Tradition is obviously a big part of it. And in this case tradition is something more than the example of Shakespeare’s sonnets and the rest of the sonnet canon. It also refers to the place sonnets continue to hold in the teaching of literature, especially at the public and high school level (likely because they’re easy to memorize and because the formal elements give teachers something to hang on to). Early exposure and memorization are key, providing a model that mature poets carry within them and are able to work with and hear in their heads before putting pen to page. And by “work with” I mean what editor Zachariah Wells refers to as the sonnet’s refusal to be contained:
Far more than other forms, it has been defined by its adaptability, flexibility, plasticity. Its deceptively ample cargo space can accommodate – and has done so – pithy wit and irony, intellectual investigations and expressions of sincere feeling. A good poet can take liberties – often outrageous ones – with a sonnet’s structure without destroying the sonnet’s essence.
Which is one way of looking at it – what might be called the “jailbreak” perspective. But in addition to this centrifugal force there is an inward-looking attitude that doesn’t fret at the sonnet’s narrow room but rather celebrates its restrictions – within its scanty plot of ground finding relief from the weight of too much liberty. Inward-looking also in taking as its subject, as in Wordsworth’s poem, the very business of writing poetry. This centripetal force of self-referencing is obvious in poems here like Steven Heighton’s “Missing Fact,” Walid Bitar’s “Tarzan,” Phyllis Webb’s “Poetics Against the Angel of Death,” and George Whipple’s “Poetry,” but can also be only slightly or indirectly registered, as in Leonard Cohen’s “You Have No Form.” And what of the collection’s final poem, John Smith’s “There Is One”? A somewhat loose sonnet about metaphor, the tenth line, which re-introduces the poem’s theme, ends with the evocative word “turn.” A delayed volta? One always has such possibilities in the back of one’s head. Given the sonnet’s status as our most readily identified poetic form, it makes the perfect vehicle for such meta-poetic musings. You can never not be aware that what you’re reading has been built to a set of established specifications. And so to some degree those specifications become part of the poem’s subject matter.

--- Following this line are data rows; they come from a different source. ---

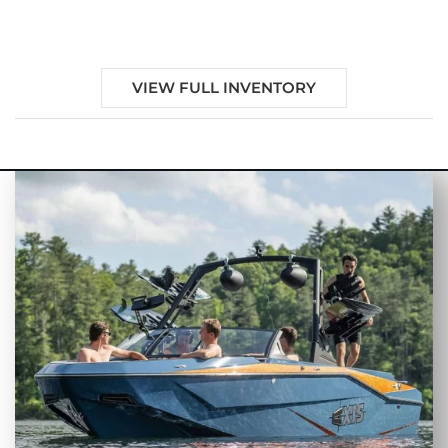
Sale in Alachua, FL
VIEW FULL INVENTORY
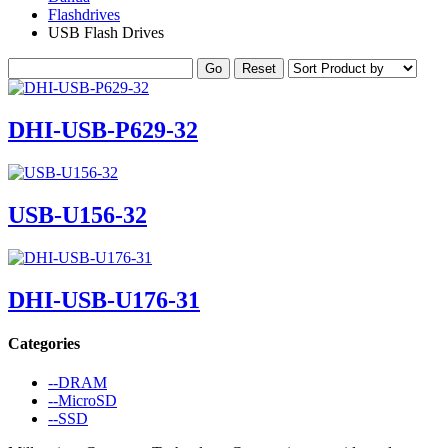
Flashdrives
USB Flash Drives
DHI-USB-P629-32
USB-U156-32
DHI-USB-U176-31
Categories
--DRAM
--MicroSD
--SSD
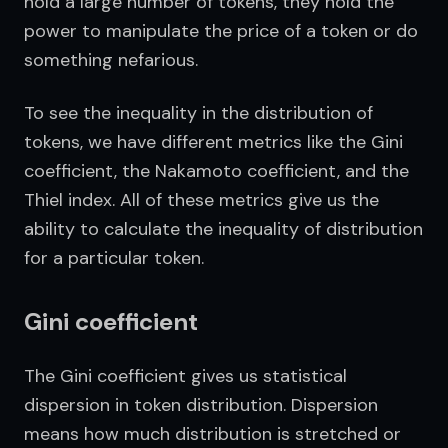
hold a large number of tokens, they hold the 
power to manipulate the price of a token or do 
something nefarious.
To see the inequality in the distribution of 
tokens, we have different metrics like the Gini 
coefficient, the Nakamoto coefficient, and the 
Thiel index. All of these metrics give us the 
ability to calculate the inequality of distribution 
for a particular token.
Gini coefficient
The Gini coefficient gives us statistical 
dispersion in token distribution. Dispersion 
means how much distribution is stretched or 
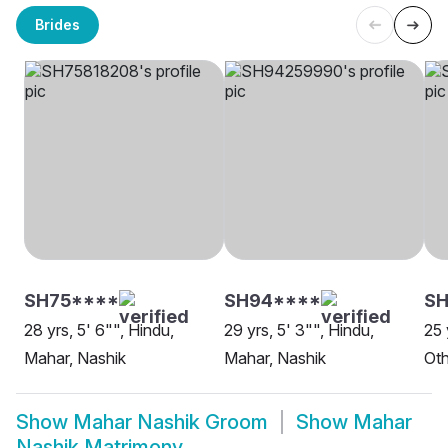
Brides
SH75****
SH94****
SH
28 yrs, 5' 6"", Hindu,
29 yrs, 5' 3"", Hindu,
25 
Mahar, Nashik
Mahar, Nashik
Oth
Show
Mahar Nashik Groom
Show
Mahar
Nashik Matrimony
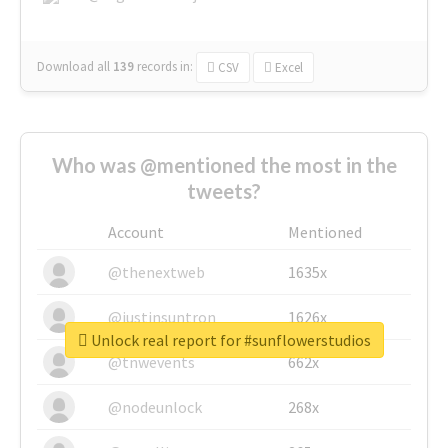
Download all
139
records
in:
CSV
Excel
Who was @mentioned the most in the
tweets?
Account
Mentioned
@thenextweb
1635x
@justinsuntron
1626x
Unlock real report for #sunflowerstudios
@tnwevents
662x
@nodeunlock
268x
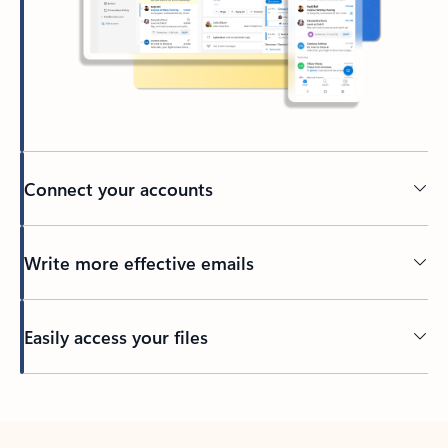
Connect your accounts
Write more effective emails
Easily access your files
Back to tabs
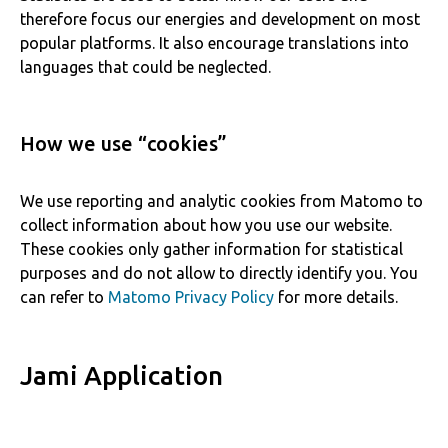
therefore focus our energies and development on most
popular platforms. It also encourage translations into
languages that could be neglected.
How we use “cookies”
We use reporting and analytic cookies from Matomo to
collect information about how you use our website.
These cookies only gather information for statistical
purposes and do not allow to directly identify you. You
can refer to
Matomo Privacy Policy
for more details.
Jami Application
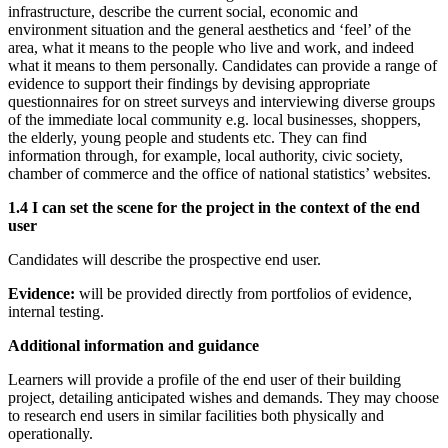
infrastructure, describe the current social, economic and
environment situation and the general aesthetics and ‘feel’ of the
area, what it means to the people who live and work, and indeed
what it means to them personally. Candidates can provide a range of
evidence to support their findings by devising appropriate
questionnaires for on street surveys and interviewing diverse groups
of the immediate local community e.g. local businesses, shoppers,
the elderly, young people and students etc. They can find
information through, for example, local authority, civic society,
chamber of commerce and the office of national statistics’ websites.
1.4 I can set the scene for the project in the context of the end
user
Candidates will describe the prospective end user.
Evidence:
will be provided directly from portfolios of evidence,
internal testing.
Additional information and guidance
Learners will provide a profile of the end user of their building
project, detailing anticipated wishes and demands. They may choose
to research end users in similar facilities both physically and
operationally.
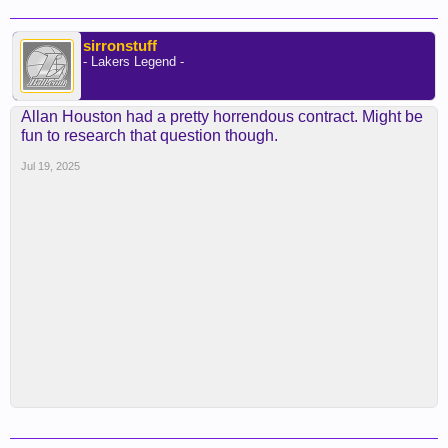
sirronstuff
- Lakers Legend -
Allan Houston had a pretty horrendous contract. Might be
fun to research that question though.
Jul 19, 2025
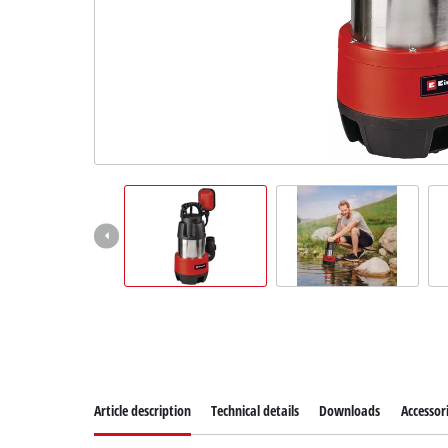
Article description
Technical details
Downloads
Accessor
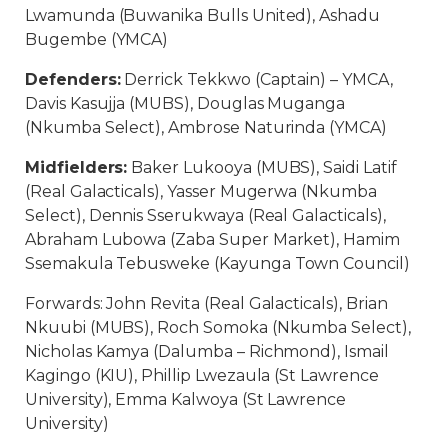
Lwamunda (Buwanika Bulls United), Ashadu
Bugembe (YMCA)
Defenders:
Derrick Tekkwo (Captain) – YMCA,
Davis Kasujja (MUBS), Douglas Muganga
(Nkumba Select), Ambrose Naturinda (YMCA)
Midfielders:
Baker Lukooya (MUBS), Saidi Latif
(Real Galacticals), Yasser Mugerwa (Nkumba
Select), Dennis Sserukwaya (Real Galacticals),
Abraham Lubowa (Zaba Super Market), Hamim
Ssemakula Tebusweke (Kayunga Town Council)
Forwards: John Revita (Real Galacticals), Brian
Nkuubi (MUBS), Roch Somoka (Nkumba Select),
Nicholas Kamya (Dalumba – Richmond), Ismail
Kagingo (KIU), Phillip Lwezaula (St Lawrence
University), Emma Kalwoya (St Lawrence
University)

Another thing “There Is One” shares with several of the other poems in this book is its nautical imagery. The one metaphor for everything may be “that single nonsense syllable sung by the indefatigable / oarsman . . . groaning out the strokes of his trade.” Something of that sound, the rhythms of tide and rowing, seems to strike a chord with Wells (who was born and raised on Prince Edward Island). But another, more striking, characteristic of most of the poems selected is their newness. The Introduction tells us that this anthology is “the first of its kind to appear in Canada since Lawrence Burpee’s A Century of Canadian Sonnets in 1910.” That said, don’t expect these 99 poems to represent the past century. Over half were published after 2000. Aside from nods to the usual round-up of big names from the past (Pratt, Layton, Klein, Cohen), this is mainly a selection of new poems, albeit some of them written by today’s established veterans. A young man himself, one senses a not unwelcome bias in Wells toward the contemporary scene. The selection has no end of variety though, fulfilling his mission to emphasize invention and innovation within the (broadly construed) sonnet form. And the arrangement is also well-handled, for example playfully juxtaposing Raymond Souster’s “Young Girls” with Elizabeth Bachinsky’s “How to Bag Your Small Town Girl,” and grouping a sextet of boat poems together.

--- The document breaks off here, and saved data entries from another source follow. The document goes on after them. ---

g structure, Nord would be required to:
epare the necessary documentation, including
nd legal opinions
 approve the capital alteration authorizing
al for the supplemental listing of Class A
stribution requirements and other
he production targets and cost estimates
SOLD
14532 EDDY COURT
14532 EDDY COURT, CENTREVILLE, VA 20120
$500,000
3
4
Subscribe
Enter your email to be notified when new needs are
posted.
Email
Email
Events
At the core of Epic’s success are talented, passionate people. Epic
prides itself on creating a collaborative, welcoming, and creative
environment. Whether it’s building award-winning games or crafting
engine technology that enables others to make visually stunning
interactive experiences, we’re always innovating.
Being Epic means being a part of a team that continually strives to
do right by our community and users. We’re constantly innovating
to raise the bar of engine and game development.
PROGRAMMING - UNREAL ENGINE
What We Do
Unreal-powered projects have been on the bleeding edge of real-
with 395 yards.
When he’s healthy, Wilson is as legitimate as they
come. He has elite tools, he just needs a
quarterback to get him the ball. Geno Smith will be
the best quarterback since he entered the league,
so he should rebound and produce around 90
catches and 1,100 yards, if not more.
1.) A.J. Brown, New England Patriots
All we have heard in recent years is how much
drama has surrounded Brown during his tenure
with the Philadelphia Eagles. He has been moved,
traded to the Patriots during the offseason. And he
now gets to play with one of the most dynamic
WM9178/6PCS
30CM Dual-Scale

Also worth attention are the endnotes, which provide quick, enthusiastic and sometimes idiosyncratic and personal readings of each of the poems along with making the case for their inclusion. And Wells’s fondness for “jailbreak” sonneteering, which takes liberties (“often outrageous ones”) with the sonnet form, does require him to provide some explanation for poems that are, for example, a line or two long or short. In the case of P. K. Page’s “Water and Marble” he even questions whether a fourteen-line poem qualifies – deciding, after admitting to some doubts, that on the basis of its structure it probably does.
It’s refreshing to see an editor so engaged with his material. And while there are omissions and inclusions individual readers may disagree with, the result is a collection that successfully showcases remarkable variety within its narrow room.